Saved data entries =>

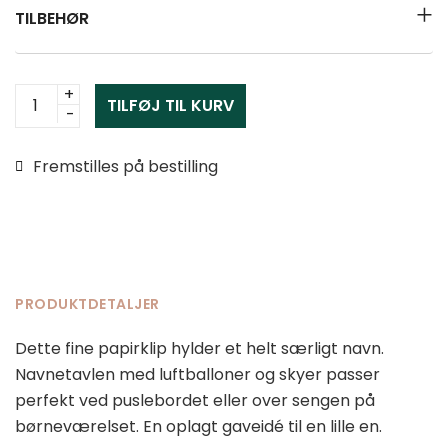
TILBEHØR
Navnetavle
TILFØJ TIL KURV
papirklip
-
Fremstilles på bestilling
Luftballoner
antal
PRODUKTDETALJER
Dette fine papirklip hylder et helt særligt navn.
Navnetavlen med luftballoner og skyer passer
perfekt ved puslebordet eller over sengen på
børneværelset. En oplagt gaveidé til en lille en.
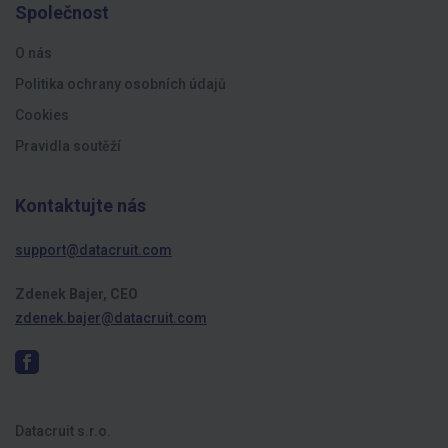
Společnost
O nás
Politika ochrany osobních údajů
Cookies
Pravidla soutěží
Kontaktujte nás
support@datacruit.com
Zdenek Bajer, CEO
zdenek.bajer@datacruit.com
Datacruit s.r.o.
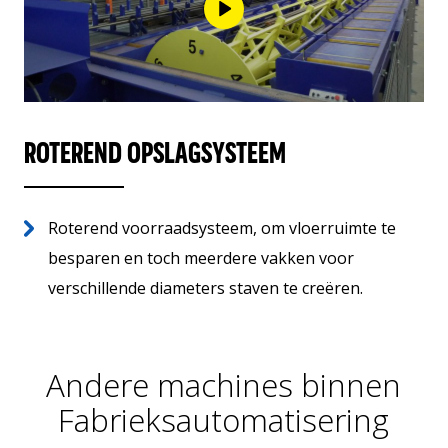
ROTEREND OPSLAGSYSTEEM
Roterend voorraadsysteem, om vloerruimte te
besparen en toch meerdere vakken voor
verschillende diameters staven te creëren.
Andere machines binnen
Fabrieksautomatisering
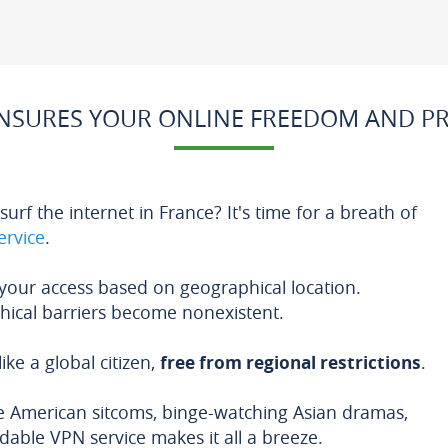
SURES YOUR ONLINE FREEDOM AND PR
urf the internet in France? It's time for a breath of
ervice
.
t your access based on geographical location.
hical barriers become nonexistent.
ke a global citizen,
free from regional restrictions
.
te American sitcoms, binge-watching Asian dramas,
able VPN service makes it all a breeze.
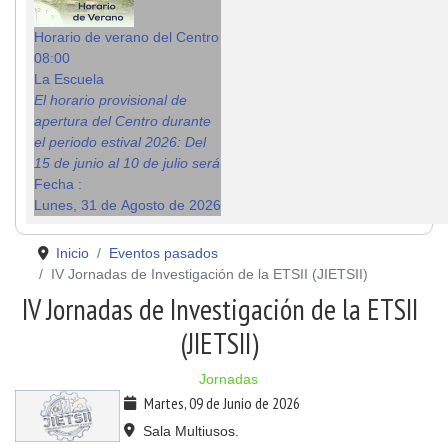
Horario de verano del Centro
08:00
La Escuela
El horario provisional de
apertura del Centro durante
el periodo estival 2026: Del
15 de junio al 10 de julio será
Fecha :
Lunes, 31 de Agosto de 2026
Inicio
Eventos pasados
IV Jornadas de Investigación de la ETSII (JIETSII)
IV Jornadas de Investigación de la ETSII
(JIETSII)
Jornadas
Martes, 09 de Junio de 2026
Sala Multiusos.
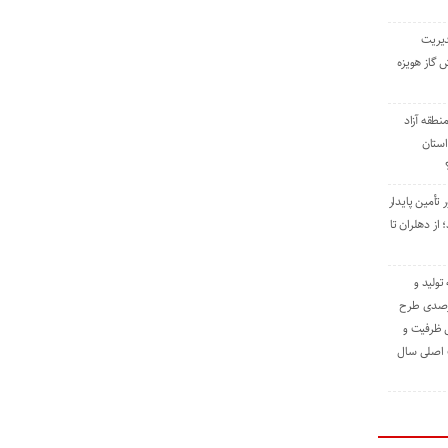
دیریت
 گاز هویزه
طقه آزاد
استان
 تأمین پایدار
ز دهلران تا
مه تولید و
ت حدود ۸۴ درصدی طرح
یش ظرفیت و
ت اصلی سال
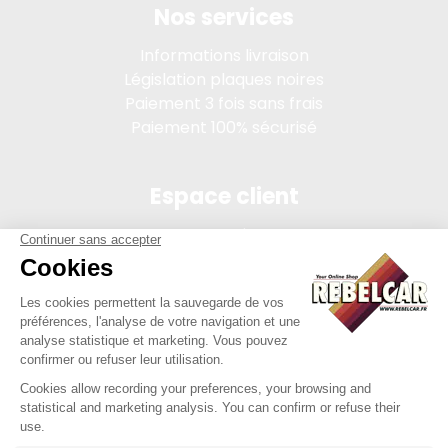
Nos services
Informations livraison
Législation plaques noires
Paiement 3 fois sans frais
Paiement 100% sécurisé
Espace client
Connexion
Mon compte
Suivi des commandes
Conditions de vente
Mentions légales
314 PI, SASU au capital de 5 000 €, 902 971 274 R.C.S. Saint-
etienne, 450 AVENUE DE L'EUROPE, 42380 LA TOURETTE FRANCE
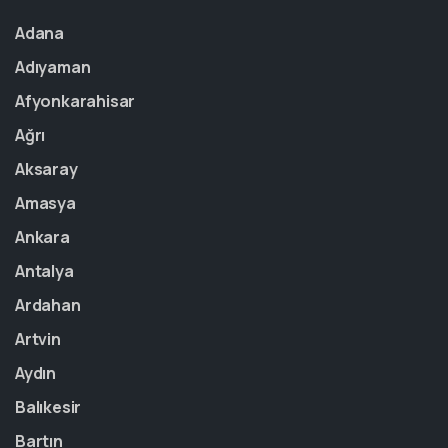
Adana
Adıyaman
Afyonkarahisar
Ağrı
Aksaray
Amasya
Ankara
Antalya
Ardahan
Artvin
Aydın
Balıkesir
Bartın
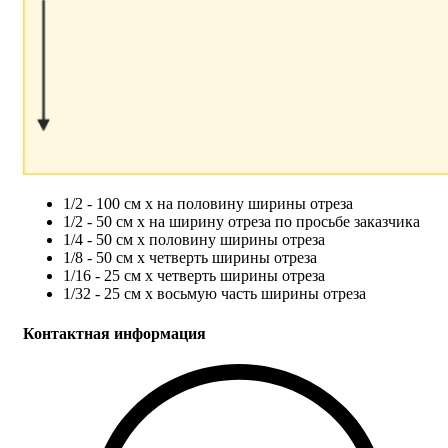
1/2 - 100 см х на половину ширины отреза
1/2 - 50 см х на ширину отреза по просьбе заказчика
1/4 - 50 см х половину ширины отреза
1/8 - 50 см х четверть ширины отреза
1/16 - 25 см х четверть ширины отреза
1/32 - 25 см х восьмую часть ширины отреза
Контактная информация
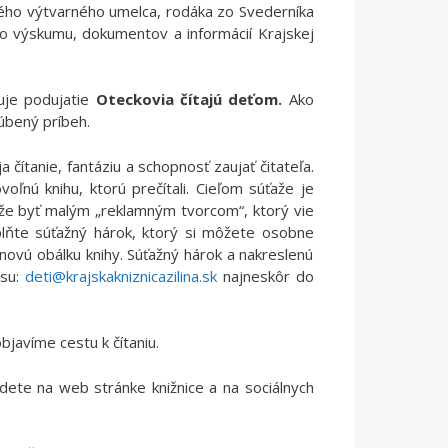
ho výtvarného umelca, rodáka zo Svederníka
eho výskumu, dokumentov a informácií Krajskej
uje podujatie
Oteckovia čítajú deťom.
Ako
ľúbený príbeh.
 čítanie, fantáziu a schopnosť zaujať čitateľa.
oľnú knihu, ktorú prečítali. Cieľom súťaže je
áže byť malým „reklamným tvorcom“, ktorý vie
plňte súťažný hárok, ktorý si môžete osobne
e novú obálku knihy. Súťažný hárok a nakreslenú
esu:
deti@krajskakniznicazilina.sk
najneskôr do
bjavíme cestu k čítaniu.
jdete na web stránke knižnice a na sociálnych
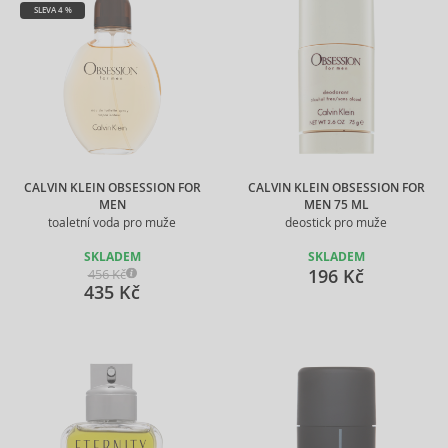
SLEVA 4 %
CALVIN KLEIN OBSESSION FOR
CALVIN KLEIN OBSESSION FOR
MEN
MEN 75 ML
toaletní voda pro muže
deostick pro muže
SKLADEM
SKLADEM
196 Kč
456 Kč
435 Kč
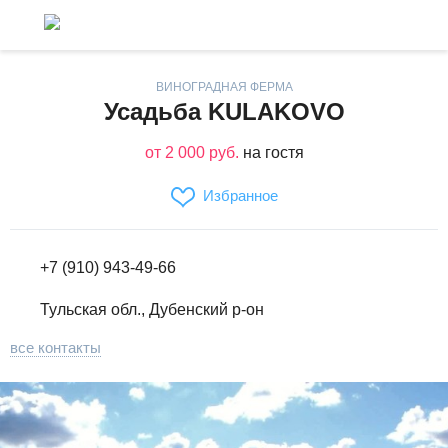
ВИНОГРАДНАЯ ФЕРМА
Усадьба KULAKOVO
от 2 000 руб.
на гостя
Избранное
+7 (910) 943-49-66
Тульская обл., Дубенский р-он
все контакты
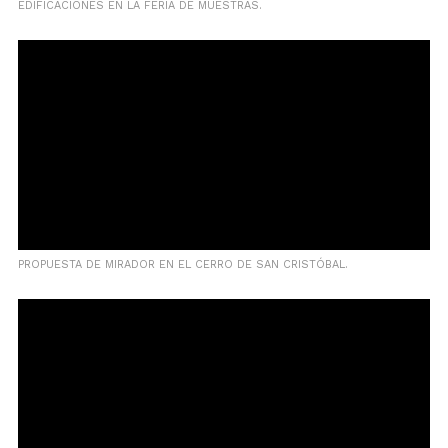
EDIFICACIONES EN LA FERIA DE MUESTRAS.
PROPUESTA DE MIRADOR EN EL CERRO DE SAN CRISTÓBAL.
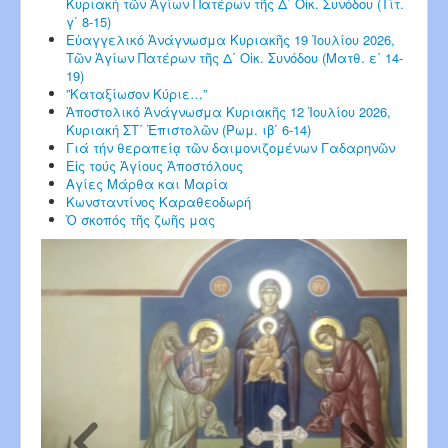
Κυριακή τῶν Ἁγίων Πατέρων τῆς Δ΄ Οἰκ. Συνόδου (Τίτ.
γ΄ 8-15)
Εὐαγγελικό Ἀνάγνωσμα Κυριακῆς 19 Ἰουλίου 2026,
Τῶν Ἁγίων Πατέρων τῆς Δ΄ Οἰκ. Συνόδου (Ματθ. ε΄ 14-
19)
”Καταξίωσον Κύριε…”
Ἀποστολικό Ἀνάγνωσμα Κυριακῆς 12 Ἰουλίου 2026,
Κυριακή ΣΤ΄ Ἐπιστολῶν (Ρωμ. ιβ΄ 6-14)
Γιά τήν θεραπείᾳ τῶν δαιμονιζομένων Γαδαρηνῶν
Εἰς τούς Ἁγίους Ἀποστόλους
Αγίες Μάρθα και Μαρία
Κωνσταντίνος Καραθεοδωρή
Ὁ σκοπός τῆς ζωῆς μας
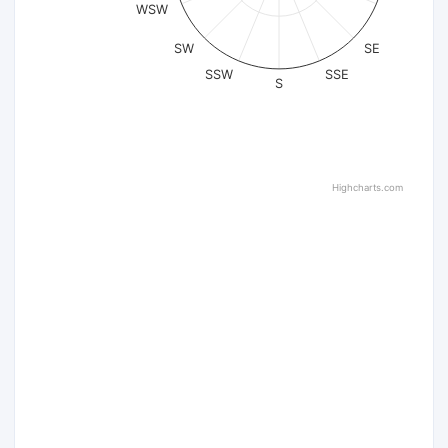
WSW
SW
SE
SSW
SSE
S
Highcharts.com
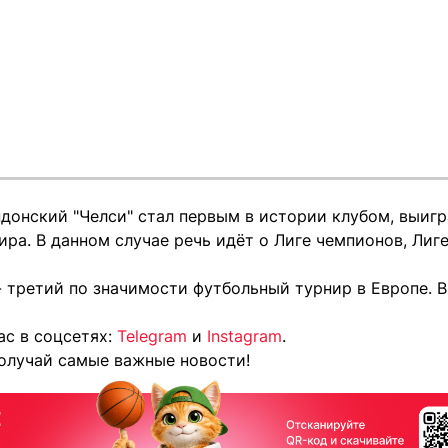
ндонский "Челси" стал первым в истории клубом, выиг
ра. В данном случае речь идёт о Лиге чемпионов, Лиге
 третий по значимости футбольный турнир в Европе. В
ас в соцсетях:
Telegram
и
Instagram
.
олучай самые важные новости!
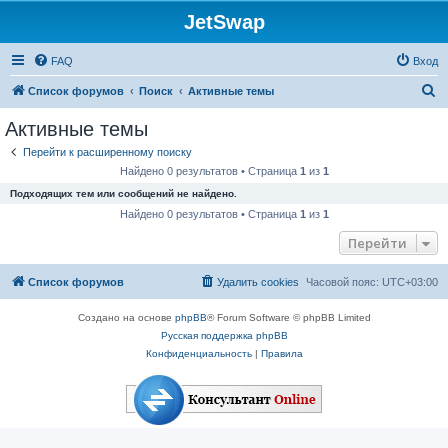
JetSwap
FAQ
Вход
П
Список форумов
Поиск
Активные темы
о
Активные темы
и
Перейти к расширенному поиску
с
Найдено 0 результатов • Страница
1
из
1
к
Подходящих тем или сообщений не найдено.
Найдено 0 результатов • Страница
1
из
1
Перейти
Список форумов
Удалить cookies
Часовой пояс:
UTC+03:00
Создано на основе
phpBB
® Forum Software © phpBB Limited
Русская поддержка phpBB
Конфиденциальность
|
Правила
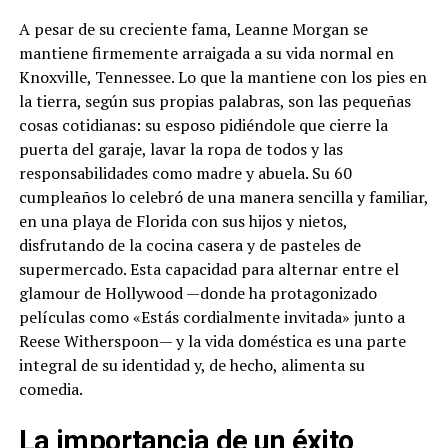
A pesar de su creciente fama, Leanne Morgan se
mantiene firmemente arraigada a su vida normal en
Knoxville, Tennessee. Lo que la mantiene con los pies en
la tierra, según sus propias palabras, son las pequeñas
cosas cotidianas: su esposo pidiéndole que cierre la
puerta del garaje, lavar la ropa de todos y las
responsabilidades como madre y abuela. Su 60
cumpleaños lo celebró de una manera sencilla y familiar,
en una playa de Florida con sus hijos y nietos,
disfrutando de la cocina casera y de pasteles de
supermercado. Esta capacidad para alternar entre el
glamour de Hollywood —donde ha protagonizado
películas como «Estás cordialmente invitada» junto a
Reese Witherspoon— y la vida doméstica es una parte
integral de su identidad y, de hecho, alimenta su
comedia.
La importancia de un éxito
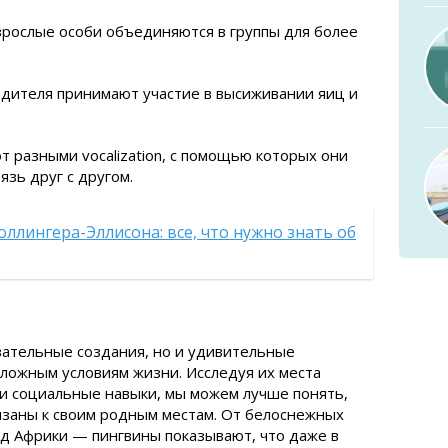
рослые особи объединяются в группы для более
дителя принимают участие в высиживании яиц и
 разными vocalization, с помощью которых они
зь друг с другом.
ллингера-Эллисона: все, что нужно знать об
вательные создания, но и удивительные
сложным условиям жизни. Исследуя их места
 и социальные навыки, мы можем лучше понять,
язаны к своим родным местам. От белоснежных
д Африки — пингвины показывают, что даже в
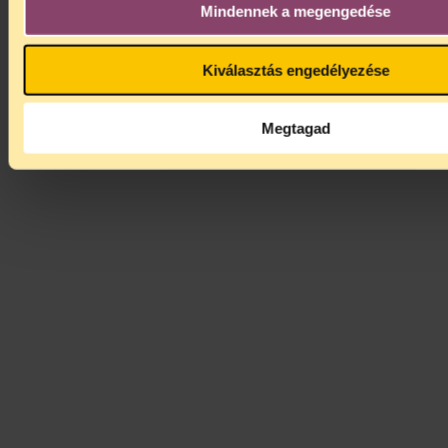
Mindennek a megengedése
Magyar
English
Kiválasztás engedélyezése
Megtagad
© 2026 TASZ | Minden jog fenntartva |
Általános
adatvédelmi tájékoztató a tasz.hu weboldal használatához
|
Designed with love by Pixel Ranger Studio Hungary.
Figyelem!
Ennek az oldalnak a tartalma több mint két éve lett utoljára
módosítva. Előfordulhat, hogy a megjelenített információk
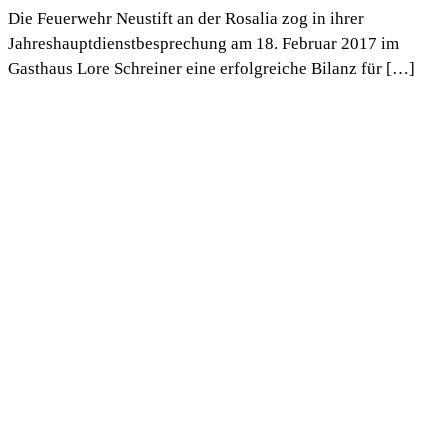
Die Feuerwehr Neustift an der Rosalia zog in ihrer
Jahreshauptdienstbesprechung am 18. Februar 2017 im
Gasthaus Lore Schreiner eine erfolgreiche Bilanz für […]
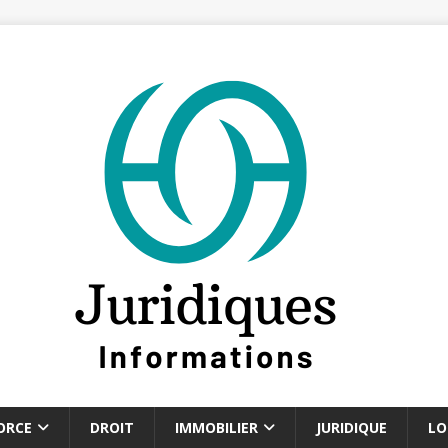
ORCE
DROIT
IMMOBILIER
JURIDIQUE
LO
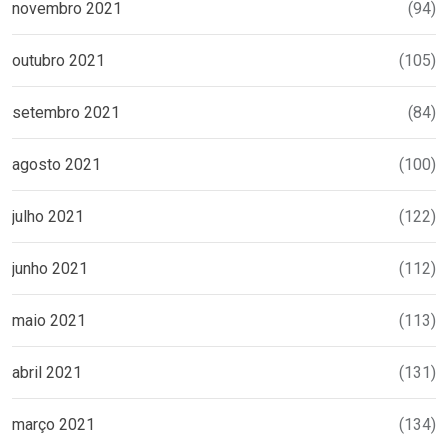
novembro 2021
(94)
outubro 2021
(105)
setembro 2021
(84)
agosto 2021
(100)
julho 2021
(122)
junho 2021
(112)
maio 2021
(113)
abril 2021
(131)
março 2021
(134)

Problem requirements => Gather all lines with the string "Paiement" from the data.

Response =>
Paiement 3 fois sans frais
Paiement 100% sécurisé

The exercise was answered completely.